* _Exercise_: In this exercise, the entries below include pictures. Repeat exactly the lines from the line with "These disclosures are" to the line with "RELATED PRODUCTS", including both, but without the pictures.

* _Records for the task_:

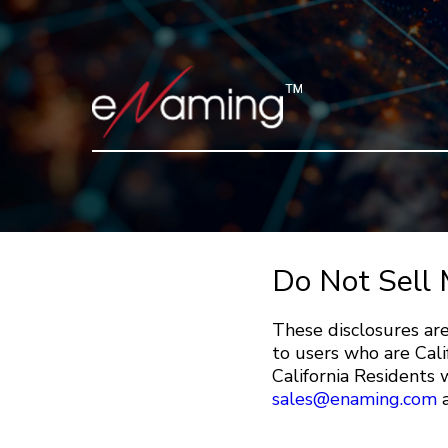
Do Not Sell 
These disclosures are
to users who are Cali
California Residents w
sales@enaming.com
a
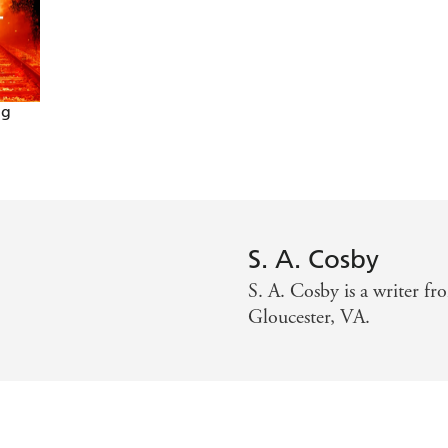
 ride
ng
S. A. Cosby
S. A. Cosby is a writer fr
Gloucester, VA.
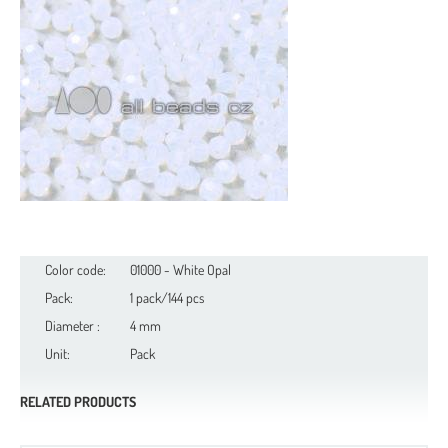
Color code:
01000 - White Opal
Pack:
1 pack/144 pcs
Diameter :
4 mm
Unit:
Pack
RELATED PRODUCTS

---

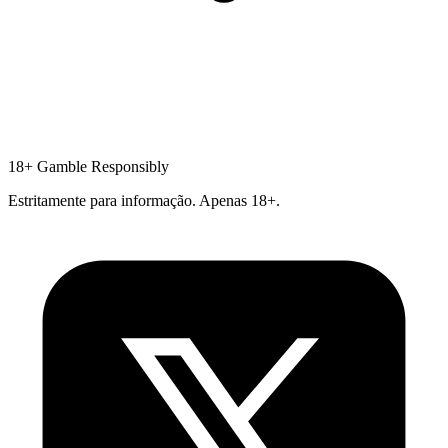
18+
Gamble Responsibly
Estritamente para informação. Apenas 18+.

---

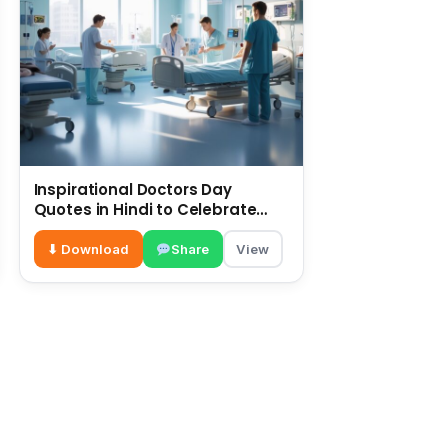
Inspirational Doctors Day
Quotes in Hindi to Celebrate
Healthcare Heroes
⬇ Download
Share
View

* _Response_:
These disclosures are
to users who are Cali
California Residents w
sales@enaming.com
a
 ride
ng
S. A. Cosby
S. A. Cosby is a writer fr
Gloucester, VA.
Color code:
01000 - White Opal
Pack:
1 pack/144 pcs
Diameter :
4 mm
Unit:
Pack
RELATED PRODUCTS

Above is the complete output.